Go through the data and copy each line where the string "Mustika" appears.

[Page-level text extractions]
+ + + + +
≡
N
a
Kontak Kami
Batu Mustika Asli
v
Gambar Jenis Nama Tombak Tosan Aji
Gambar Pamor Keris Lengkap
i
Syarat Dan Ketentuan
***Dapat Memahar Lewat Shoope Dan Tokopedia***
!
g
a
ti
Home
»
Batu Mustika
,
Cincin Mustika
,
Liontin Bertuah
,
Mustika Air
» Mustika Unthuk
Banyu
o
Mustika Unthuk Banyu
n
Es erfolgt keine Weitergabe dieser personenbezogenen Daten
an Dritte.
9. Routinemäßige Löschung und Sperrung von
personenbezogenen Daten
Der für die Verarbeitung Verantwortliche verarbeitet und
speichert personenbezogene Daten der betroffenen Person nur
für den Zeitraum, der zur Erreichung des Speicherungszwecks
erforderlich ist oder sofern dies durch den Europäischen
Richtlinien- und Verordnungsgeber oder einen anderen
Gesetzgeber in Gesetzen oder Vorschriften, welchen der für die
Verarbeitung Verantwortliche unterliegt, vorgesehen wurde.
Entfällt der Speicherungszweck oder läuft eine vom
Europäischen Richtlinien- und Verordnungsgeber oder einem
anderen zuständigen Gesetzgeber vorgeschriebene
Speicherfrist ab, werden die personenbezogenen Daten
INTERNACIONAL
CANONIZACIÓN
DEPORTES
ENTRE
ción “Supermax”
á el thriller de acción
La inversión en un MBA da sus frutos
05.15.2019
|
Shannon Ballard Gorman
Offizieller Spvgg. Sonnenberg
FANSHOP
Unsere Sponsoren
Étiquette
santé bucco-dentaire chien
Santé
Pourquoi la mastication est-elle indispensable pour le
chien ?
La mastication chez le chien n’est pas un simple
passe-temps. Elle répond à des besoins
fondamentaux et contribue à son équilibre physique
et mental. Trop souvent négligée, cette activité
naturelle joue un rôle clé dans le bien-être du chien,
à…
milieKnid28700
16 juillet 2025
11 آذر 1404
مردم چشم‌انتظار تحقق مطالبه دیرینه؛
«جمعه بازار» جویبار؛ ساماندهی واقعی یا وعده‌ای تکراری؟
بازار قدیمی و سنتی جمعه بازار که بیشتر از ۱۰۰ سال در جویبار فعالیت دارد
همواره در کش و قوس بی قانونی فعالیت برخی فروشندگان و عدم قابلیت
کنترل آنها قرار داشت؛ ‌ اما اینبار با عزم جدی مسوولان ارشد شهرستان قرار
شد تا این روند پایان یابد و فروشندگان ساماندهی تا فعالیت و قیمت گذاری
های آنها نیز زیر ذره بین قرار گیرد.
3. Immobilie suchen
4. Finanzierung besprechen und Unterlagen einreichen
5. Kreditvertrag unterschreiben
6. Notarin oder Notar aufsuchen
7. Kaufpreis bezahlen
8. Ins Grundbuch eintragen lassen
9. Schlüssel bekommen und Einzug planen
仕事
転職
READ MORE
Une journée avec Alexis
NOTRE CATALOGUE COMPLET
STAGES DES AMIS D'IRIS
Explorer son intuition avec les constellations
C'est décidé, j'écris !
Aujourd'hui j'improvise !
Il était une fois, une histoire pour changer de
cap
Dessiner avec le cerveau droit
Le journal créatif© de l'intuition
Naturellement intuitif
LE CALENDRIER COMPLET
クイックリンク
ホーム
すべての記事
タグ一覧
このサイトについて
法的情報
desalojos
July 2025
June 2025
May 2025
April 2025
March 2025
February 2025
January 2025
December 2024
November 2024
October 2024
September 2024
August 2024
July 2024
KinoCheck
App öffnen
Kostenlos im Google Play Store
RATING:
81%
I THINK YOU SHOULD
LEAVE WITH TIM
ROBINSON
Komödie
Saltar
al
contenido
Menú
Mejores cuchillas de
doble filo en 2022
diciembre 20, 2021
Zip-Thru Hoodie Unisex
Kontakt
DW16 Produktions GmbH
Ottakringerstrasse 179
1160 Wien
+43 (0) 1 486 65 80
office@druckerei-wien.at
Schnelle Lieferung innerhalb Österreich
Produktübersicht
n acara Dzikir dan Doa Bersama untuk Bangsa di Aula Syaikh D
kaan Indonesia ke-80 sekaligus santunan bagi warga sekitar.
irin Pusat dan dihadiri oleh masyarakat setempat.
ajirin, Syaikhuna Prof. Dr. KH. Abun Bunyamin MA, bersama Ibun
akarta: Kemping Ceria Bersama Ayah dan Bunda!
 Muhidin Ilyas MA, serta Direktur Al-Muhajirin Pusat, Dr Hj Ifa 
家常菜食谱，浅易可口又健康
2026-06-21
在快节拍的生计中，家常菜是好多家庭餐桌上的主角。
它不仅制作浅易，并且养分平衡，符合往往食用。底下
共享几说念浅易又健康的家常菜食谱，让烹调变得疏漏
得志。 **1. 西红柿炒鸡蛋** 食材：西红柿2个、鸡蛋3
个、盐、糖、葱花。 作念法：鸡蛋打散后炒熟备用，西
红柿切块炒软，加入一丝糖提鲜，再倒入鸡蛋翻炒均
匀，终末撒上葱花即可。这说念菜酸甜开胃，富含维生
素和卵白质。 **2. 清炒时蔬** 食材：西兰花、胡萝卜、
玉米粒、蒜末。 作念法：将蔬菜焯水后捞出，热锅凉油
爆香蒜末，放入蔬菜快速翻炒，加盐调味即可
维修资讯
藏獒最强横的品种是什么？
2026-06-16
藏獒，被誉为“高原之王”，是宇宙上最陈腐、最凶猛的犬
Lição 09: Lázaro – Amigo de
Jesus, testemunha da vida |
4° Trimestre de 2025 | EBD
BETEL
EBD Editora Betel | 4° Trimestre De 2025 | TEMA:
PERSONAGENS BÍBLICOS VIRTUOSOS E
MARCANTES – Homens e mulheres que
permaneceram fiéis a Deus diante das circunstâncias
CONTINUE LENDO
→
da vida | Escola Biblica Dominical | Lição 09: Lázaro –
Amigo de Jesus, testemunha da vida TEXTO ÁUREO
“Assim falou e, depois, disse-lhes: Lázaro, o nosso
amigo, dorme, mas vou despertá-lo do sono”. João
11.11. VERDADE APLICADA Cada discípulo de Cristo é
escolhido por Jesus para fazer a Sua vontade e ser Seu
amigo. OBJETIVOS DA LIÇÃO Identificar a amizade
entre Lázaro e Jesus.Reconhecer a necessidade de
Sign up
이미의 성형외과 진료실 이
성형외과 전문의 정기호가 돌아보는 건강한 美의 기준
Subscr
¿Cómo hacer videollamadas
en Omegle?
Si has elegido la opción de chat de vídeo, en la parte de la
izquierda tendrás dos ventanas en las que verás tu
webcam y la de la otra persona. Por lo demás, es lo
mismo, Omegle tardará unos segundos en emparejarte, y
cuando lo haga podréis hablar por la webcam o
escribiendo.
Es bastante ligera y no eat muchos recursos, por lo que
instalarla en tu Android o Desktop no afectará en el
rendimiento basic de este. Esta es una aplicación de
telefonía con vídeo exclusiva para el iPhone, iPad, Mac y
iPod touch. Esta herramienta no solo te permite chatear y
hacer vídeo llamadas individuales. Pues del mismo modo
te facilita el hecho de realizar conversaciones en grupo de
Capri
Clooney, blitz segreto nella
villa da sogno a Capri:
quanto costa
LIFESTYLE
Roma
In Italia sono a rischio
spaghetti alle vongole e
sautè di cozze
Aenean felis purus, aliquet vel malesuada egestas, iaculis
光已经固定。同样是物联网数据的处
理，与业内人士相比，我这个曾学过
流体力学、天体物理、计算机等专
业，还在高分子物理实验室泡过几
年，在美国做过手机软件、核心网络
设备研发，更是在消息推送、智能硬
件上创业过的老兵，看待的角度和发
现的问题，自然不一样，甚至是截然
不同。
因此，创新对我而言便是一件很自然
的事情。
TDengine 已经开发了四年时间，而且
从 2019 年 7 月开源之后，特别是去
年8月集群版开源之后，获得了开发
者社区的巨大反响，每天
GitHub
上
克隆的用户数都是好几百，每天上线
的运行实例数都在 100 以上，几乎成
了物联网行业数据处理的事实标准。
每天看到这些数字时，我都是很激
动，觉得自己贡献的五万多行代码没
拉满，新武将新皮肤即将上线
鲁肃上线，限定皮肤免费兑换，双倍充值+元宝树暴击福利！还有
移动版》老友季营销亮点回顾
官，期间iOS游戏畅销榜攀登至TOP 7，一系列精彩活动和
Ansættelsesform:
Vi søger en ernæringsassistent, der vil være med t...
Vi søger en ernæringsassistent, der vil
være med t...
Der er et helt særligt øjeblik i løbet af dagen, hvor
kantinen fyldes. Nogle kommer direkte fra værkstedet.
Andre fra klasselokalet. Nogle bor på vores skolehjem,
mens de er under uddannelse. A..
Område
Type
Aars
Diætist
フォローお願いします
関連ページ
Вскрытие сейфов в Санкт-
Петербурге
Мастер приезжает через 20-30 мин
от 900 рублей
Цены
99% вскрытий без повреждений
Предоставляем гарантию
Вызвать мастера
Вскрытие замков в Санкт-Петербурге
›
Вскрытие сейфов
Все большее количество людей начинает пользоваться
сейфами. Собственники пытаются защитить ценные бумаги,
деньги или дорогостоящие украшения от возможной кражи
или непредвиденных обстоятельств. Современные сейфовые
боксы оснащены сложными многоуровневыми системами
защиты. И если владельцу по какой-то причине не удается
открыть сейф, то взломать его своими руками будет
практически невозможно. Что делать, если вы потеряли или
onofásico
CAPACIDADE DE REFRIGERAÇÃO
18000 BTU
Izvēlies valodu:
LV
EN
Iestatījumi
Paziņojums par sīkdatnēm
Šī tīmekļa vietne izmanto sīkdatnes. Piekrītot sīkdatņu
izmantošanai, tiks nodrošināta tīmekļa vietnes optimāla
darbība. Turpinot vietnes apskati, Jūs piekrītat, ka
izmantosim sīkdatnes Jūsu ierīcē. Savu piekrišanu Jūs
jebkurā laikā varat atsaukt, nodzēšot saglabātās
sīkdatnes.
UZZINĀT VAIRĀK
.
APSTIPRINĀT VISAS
+ + + + +
## ANSWER TO THE PROBLEM
Batu Mustika Asli
Batu Mustika
Cincin Mustika
Mustika Air
» Mustika Unthuk
Mustika Unthuk Banyu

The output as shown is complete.